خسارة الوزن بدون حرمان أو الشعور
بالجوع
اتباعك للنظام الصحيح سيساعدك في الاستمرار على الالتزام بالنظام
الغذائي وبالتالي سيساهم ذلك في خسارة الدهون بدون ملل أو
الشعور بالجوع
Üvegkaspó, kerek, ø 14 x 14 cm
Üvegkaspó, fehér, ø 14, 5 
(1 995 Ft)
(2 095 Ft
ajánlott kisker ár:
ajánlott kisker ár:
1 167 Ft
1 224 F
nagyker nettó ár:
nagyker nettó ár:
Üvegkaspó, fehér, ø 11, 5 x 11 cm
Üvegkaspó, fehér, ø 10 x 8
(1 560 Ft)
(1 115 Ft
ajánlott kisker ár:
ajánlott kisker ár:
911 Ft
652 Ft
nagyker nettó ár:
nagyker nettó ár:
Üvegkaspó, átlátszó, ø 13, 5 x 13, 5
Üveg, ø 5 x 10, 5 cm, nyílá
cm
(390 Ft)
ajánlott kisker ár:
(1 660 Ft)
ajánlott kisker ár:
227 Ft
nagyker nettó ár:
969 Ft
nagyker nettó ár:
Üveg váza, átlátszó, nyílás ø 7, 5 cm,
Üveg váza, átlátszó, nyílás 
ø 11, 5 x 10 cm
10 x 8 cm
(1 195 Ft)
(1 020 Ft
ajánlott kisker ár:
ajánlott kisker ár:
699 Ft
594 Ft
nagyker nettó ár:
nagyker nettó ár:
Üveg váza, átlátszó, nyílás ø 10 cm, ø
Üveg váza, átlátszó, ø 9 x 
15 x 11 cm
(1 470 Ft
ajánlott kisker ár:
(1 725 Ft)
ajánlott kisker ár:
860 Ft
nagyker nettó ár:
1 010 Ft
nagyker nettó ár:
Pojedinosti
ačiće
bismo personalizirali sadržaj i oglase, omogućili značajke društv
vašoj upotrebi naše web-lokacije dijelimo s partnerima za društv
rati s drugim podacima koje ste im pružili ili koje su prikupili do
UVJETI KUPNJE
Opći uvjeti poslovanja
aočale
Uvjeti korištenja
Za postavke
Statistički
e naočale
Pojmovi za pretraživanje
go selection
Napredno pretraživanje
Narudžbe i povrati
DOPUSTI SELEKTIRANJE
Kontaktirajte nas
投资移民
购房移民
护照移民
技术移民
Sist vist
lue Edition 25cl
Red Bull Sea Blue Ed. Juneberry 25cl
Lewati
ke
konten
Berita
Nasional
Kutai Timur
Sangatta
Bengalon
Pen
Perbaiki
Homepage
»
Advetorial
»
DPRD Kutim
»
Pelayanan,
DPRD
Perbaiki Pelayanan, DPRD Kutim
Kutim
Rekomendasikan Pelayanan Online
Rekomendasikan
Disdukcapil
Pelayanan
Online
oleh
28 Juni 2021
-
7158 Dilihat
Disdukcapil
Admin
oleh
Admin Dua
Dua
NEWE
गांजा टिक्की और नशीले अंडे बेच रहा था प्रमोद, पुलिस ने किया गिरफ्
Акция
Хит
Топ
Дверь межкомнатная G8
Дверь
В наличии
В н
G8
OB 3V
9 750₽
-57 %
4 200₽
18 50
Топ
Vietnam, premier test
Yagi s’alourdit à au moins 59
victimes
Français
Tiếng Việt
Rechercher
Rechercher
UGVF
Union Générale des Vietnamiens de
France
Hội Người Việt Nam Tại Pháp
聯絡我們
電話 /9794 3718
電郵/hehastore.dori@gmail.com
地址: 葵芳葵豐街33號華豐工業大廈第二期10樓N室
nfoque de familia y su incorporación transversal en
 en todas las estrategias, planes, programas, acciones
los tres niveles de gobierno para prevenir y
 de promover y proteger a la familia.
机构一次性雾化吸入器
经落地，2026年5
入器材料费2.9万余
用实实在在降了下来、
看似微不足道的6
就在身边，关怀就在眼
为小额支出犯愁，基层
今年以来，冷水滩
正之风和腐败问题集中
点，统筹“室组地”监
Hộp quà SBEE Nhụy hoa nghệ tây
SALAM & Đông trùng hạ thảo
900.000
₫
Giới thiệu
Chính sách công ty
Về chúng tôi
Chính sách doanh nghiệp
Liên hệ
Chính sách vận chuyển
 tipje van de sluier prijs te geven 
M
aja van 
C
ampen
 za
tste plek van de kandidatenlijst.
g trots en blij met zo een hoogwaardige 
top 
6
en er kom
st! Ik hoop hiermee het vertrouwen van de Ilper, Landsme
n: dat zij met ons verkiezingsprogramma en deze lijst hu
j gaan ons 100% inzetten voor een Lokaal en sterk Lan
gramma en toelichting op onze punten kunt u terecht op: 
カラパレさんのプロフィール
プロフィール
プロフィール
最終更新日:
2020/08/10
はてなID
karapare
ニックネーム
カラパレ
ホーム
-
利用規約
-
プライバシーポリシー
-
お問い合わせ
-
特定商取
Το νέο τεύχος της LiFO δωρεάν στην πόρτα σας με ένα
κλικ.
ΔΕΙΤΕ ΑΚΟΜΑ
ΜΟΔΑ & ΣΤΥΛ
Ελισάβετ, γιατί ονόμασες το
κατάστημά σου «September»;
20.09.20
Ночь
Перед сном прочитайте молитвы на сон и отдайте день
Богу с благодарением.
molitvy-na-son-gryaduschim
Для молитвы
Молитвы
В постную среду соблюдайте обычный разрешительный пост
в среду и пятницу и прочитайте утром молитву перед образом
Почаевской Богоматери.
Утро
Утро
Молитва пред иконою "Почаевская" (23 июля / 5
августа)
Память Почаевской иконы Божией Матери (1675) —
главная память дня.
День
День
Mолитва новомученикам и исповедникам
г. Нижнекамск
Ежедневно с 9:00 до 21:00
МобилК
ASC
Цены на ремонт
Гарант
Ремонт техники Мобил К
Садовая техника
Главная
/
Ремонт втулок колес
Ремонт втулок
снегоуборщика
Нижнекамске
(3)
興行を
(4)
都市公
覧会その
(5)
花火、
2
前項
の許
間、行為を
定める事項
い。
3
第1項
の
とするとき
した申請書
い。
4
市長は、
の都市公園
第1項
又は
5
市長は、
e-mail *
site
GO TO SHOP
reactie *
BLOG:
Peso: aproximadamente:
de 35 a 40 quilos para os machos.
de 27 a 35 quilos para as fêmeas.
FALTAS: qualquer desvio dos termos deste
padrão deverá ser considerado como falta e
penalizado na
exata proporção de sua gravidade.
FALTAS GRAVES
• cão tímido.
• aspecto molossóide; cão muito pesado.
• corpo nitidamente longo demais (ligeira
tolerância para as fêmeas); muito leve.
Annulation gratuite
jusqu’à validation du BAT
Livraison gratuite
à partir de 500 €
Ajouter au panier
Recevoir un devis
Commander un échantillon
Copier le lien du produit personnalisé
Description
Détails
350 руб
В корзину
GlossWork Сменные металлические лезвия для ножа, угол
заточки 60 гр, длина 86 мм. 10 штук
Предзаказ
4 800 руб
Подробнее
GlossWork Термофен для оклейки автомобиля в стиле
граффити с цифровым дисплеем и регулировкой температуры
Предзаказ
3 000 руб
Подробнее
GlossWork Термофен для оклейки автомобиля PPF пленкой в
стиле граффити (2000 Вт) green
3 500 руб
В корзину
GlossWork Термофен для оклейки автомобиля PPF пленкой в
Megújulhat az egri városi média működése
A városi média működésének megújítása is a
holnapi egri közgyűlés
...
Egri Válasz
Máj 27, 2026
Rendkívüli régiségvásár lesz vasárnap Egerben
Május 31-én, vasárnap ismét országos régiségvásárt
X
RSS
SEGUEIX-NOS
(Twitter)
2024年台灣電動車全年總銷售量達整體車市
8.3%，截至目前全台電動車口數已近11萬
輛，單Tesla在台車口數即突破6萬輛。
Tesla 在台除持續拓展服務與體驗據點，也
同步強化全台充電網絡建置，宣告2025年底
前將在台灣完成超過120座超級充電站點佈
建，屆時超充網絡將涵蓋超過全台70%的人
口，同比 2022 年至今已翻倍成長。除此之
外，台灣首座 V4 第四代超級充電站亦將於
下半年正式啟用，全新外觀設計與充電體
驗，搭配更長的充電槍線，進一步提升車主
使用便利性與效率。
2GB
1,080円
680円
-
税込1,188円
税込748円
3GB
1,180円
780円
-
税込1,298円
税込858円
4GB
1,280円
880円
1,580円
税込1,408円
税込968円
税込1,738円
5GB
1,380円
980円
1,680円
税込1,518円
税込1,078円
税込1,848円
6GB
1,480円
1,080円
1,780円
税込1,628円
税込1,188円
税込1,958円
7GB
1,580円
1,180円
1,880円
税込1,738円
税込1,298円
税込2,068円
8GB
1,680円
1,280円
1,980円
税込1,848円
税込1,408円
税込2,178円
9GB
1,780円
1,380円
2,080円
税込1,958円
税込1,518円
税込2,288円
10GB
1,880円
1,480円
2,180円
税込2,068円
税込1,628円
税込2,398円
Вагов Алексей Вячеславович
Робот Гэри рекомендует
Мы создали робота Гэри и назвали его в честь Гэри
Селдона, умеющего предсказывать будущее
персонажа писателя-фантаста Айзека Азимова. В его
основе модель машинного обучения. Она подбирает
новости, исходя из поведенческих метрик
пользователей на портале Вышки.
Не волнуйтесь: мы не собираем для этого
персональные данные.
* * * *
What is required:
In the reply, include exactly the lines from the beginning of the entries above through the line holding "bismo personalizirali sadržaj", and nothing besides.

Task output:
خسارة الوزن بدون حرمان أو الشعور
بالجوع
اتباعك للنظام الصحيح سيساعدك في الاستمرار على الالتزام بالنظام
الغذائي وبالتالي سيساهم ذلك في خسارة الدهون بدون ملل أو
الشعور بالجوع
Üvegkaspó, kerek, ø 14 x 14 cm
Üvegkaspó, fehér, ø 14, 5 
(1 995 Ft)
(2 095 Ft
ajánlott kisker ár:
ajánlott kisker ár:
1 167 Ft
1 224 F
nagyker nettó ár:
nagyker nettó ár:
Üvegkaspó, fehér, ø 11, 5 x 11 cm
Üvegkaspó, fehér, ø 10 x 8
(1 560 Ft)
(1 115 Ft
ajánlott kisker ár:
ajánlott kisker ár:
911 Ft
652 Ft
nagyker nettó ár:
nagyker nettó ár:
Üvegkaspó, átlátszó, ø 13, 5 x 13, 5
Üveg, ø 5 x 10, 5 cm, nyílá
cm
(390 Ft)
ajánlott kisker ár:
(1 660 Ft)
ajánlott kisker ár:
227 Ft
nagyker nettó ár:
969 Ft
nagyker nettó ár:
Üveg váza, átlátszó, nyílás ø 7, 5 cm,
Üveg váza, átlátszó, nyílás 
ø 11, 5 x 10 cm
10 x 8 cm
(1 195 Ft)
(1 020 Ft
ajánlott kisker ár:
ajánlott kisker ár:
699 Ft
594 Ft
nagyker nettó ár:
nagyker nettó ár:
Üveg váza, átlátszó, nyílás ø 10 cm, ø
Üveg váza, átlátszó, ø 9 x 
15 x 11 cm
(1 470 Ft
ajánlott kisker ár:
(1 725 Ft)
ajánlott kisker ár:
860 Ft
nagyker nettó ár:
1 010 Ft
nagyker nettó ár:
Pojedinosti
ačiće
bismo personalizirali sadržaj i oglase, omogućili značajke društv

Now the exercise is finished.